Microsoft has fortified the latest version of Windows to make it more secure than previous editions, but the strongest protections will be available only to those willing to pay a steep price for them.
Windows 10 Anniversary Update has introduced many mitigation techniques in core Windows components and the Microsoft Edge browser, helping protect customers from entire classes of exploits for very recent and even undisclosed vulnerabilities, Matt Oh and Elia Florio of Microsoft’s Windows Defender ATP Research Team wrote in an online post last week.
Countering unidentified vulnerabilities — also known as “zero day” vulnerabilities — is particularly important because they are a powerful tool used to penetrate systems and steal data by attackers, especially those working for nation-states.
Rather than focus on a single vulnerability, Microsoft is focusing on mitigation techniques that counter classes of exploits, Oh and Florio explained.
“As a result, these mitigation techniques are significantly reducing attack surfaces that would have been available to future Zero-Day exploits,” they wrote.
Paying for Protection
For the most effective post-breach protection, customers should sign up for Windows Defender ATP, Oh and Florio suggested, a service that is available only to users of Windows Enterprise E5.
That appears to be a departure from how Windows security was treated in the past, observed Michael Cherry, an analyst with Directions on Microsoft.
When Microsoft launched its Trustworthy Computing initiative in 2002, there was a commitment to making all versions of Windows equally secure, he recalled.
“Now, what Microsoft is saying in a subtle way,” Cherry told TechNewsWorld, is that “to be the most secure on Windows, you should be using Windows Defender Advanced Threat Protection — but we’re saving that for our best customers, our customers willing to pay for the enterprise edition. That’s a big change that’s happening in Windows security.”
What Users Get
Nevertheless, the security improvements in the new Windows 10 Anniversary Update are worthwhile for consumers.
“This is great news for users,” said Jerome Segura, a senior security researcher for Malwarebytes.
“Microsoft is addressing zero days and exploits in general by sandboxing a lot of the components in the operating system,” he told TechNewsWorld.
Sandboxing is a technique used to isolate activity in a space where it can be observed without affecting its surroundings. If it behaves badly in the sandbox, then it won’t be allowed to play with the other parts of a system.
Sandbox techniques were used in Windows 10 to neutralize an exploit that used corrupt fonts to gain escalated privileges on a system, Microsoft’s Oh and Florio explained. Escalated privileges allow an intruder greater freedom to roam and access data on a network.
Room for Improvement
While Microsoft is making good progress in hardening the Windows kernel, it could improve the operating system’s security in other areas, too. One of those areas is third-party applications and components.
“While it’s trying to ensure that its operating system is secure, it still depends on Flash, Java and other pieces of software. At the end of the day, the security of the system is going to depend on all the pieces, not just what Microsoft ships,” Malwarebytes’ Segura observed.
“You can have an OS that’s safe, but if you have an outdated Flash plug-in, you can still get infected,” he pointed out.
Hackers also are exploiting Microsoft Office documents.
“Microsoft needs to tighten up legacy code like macros — either disable it or sandbox it,” Segura said.

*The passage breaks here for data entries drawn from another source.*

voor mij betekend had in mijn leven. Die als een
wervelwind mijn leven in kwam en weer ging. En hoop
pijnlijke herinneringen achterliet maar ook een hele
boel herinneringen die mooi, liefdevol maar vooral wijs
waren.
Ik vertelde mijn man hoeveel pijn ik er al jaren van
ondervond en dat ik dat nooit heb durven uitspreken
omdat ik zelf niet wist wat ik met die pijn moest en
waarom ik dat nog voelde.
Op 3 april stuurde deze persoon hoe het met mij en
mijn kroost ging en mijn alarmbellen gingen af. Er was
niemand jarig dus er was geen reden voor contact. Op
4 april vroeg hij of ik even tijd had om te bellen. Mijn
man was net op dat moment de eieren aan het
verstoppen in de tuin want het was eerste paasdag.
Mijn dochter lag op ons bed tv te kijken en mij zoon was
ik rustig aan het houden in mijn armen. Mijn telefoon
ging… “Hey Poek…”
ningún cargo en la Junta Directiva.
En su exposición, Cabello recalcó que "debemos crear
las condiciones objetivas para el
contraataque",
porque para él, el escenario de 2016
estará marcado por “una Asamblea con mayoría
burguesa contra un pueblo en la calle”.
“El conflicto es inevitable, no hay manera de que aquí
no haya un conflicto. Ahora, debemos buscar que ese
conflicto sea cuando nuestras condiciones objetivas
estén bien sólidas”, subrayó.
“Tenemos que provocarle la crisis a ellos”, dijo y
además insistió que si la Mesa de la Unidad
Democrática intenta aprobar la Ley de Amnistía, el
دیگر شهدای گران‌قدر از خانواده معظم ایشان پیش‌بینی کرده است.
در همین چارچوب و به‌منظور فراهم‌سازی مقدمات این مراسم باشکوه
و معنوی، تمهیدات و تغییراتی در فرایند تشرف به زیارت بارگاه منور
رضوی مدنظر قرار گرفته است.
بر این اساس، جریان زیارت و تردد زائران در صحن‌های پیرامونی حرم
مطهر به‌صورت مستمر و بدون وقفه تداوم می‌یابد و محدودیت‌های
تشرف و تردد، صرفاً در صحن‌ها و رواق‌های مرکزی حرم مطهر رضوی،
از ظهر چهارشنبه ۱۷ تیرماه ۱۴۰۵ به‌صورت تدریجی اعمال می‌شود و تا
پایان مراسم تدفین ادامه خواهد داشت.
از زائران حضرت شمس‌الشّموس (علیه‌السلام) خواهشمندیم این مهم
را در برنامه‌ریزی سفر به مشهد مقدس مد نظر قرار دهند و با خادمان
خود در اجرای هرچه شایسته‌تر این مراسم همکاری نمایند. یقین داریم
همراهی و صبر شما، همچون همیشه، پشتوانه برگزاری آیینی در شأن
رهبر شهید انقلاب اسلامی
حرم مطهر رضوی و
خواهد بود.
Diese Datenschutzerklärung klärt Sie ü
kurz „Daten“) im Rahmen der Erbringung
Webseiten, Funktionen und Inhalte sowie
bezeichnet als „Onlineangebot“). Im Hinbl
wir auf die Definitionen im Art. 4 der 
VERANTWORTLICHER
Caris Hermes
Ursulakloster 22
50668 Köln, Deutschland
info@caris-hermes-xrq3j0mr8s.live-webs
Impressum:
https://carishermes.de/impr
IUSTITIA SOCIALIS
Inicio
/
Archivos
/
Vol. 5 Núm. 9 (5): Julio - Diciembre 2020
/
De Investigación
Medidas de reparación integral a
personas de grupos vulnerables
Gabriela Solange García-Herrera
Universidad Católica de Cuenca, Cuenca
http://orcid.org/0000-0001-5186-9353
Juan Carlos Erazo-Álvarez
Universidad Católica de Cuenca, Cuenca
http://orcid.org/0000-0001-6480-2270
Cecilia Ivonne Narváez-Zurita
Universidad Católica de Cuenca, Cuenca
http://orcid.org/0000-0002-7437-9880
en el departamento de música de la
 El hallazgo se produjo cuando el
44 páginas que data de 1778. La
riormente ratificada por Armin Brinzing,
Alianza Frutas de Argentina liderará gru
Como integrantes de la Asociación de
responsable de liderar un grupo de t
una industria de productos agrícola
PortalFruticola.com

Threat to Security Vendors?
As Windows security improves, will it threaten the security ecosystem that has grown up around the OS?

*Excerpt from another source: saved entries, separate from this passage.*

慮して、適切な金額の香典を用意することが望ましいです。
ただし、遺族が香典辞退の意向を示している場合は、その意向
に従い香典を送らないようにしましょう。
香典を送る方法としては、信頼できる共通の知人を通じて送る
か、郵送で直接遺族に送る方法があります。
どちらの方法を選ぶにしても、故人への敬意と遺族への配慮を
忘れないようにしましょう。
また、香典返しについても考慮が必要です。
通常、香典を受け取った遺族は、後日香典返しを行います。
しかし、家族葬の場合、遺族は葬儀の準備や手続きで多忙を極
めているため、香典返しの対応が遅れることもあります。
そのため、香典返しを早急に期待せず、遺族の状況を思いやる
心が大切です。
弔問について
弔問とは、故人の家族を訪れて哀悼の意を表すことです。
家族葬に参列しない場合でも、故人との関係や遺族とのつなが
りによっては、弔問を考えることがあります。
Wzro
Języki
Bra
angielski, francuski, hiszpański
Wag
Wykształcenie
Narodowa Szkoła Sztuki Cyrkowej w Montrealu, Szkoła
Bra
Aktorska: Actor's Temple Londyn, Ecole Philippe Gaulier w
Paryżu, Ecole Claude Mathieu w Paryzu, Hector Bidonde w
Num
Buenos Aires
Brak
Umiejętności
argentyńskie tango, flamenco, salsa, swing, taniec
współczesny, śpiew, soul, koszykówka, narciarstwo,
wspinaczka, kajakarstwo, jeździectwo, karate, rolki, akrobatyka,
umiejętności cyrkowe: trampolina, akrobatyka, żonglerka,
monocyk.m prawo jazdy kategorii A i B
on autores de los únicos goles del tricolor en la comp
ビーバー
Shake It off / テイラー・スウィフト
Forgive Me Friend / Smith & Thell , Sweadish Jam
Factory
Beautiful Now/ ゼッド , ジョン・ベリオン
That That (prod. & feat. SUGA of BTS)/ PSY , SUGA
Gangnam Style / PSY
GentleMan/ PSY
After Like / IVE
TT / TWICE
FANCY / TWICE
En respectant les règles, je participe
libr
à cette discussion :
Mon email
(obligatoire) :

“Ultimately, Microsoft’s new anti-exploit features in Windows calls into question the value of legacy antivirus protections,” said Simon Crosby, CTO of Bromium.

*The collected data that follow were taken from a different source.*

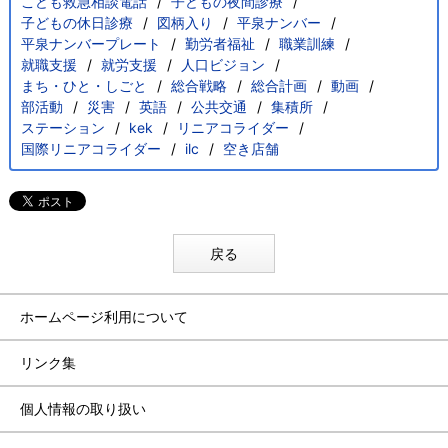
こども救急相談電話
子どもの夜間診療
子どもの休日診療
図柄入り
平泉ナンバー
平泉ナンバープレート
勤労者福祉
職業訓練
就職支援
就労支援
人口ビジョン
まち・ひと・しごと
総合戦略
総合計画
動画
部活動
災害
英語
公共交通
集積所
ステーション
kek
リニアコライダー
国際リニアコライダー
ilc
空き店舗
戻る
ホームページ利用について
リンク集
個人情報の取り扱い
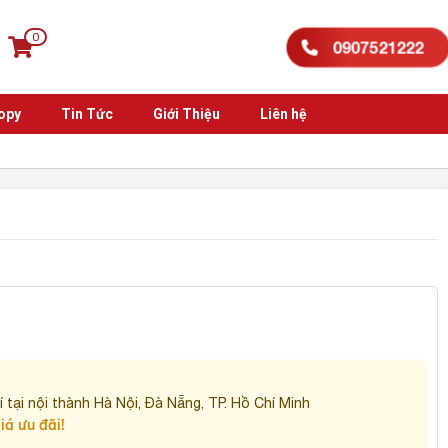
0
0907521222
opy
Tin Tức
Giới Thiệu
Liên hệ
T
 tại nội thành Hà Nội, Đà Nẵng, TP. Hồ Chí Minh
iá ưu đãi!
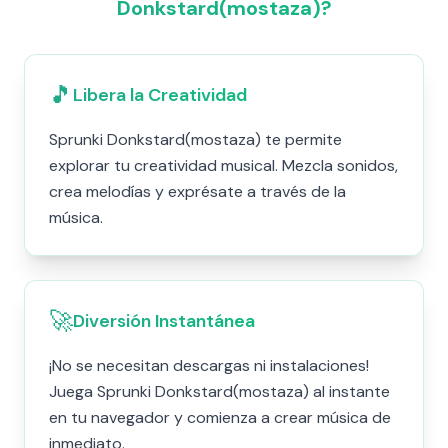
Donkstard(mostaza)?
🎵
Libera la Creatividad
Sprunki Donkstard(mostaza) te permite
explorar tu creatividad musical. Mezcla sonidos,
crea melodías y exprésate a través de la
música.
🚀
Diversión Instantánea
¡No se necesitan descargas ni instalaciones!
Juega Sprunki Donkstard(mostaza) al instante
en tu navegador y comienza a crear música de
inmediato.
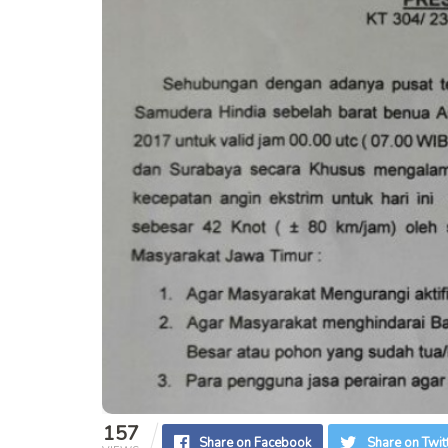
157
Share on Facebook
Share on Twit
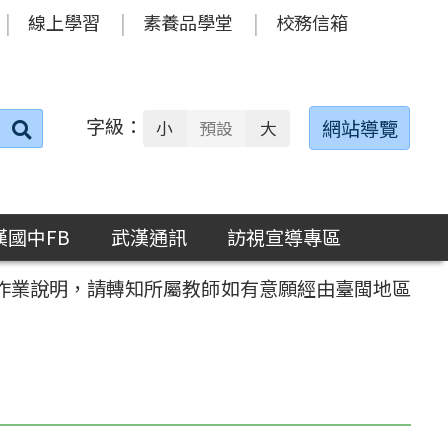
線上學習
素養品學堂
校務信箱
字級：
送出
網站導覽
小
預設
大
搜
尋：
漢國中FB
武漢通訊
訪視宣導專區
市作業說明，請轉知所屬教師如有意願經由臺閩地區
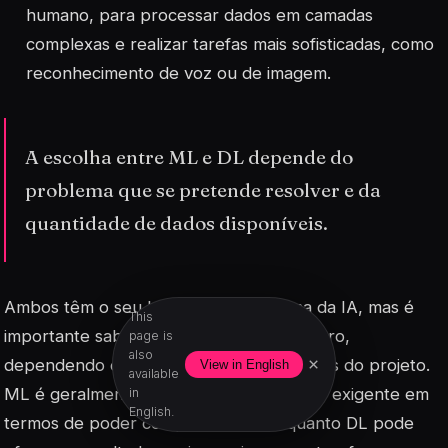
humano, para processar dados em camadas
complexas e realizar tarefas mais sofisticadas, como
reconhecimento de voz ou de imagem.
A escolha entre ML e DL depende do
problema que se pretende resolver e da
quantidade de dados disponíveis.
Ambos têm o seu lugar no ecossistema da IA, mas é
This
importante saber quando usar um ou outro,
page is
also
×
dependendo das necessidades específicas do projeto.
View in English
available
ML é geralmente mais acessível e menos exigente em
in
English.
termos de poder computacional, enquanto DL pode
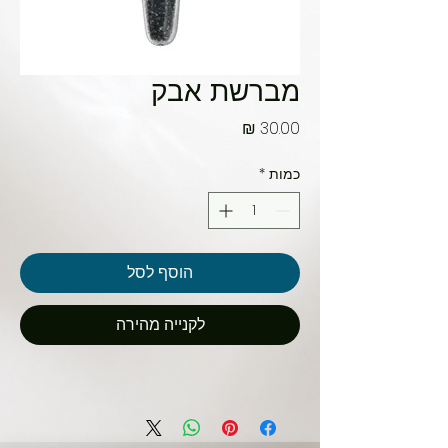
מברשת אבק
מחיר
כמות
*
הוסף לסל
לקנייה מהירה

“However, it is important to note that relatively few enterprises use Windows 10 yet, so any Microsoft mitigation in Windows 10 that fails to address the legacy Windows installed base cannot address threats targeting [the security ecosystem],” he told TechNewsWorld.
Windows users still need to use antivirus programs, added Jack E. Gold, founder and principal analyst with J.Gold Associates. “Microsoft is pushing its antivirus program,” he told TechNewsWorld, “so it’s not saying you don’t need antivirus anymore.”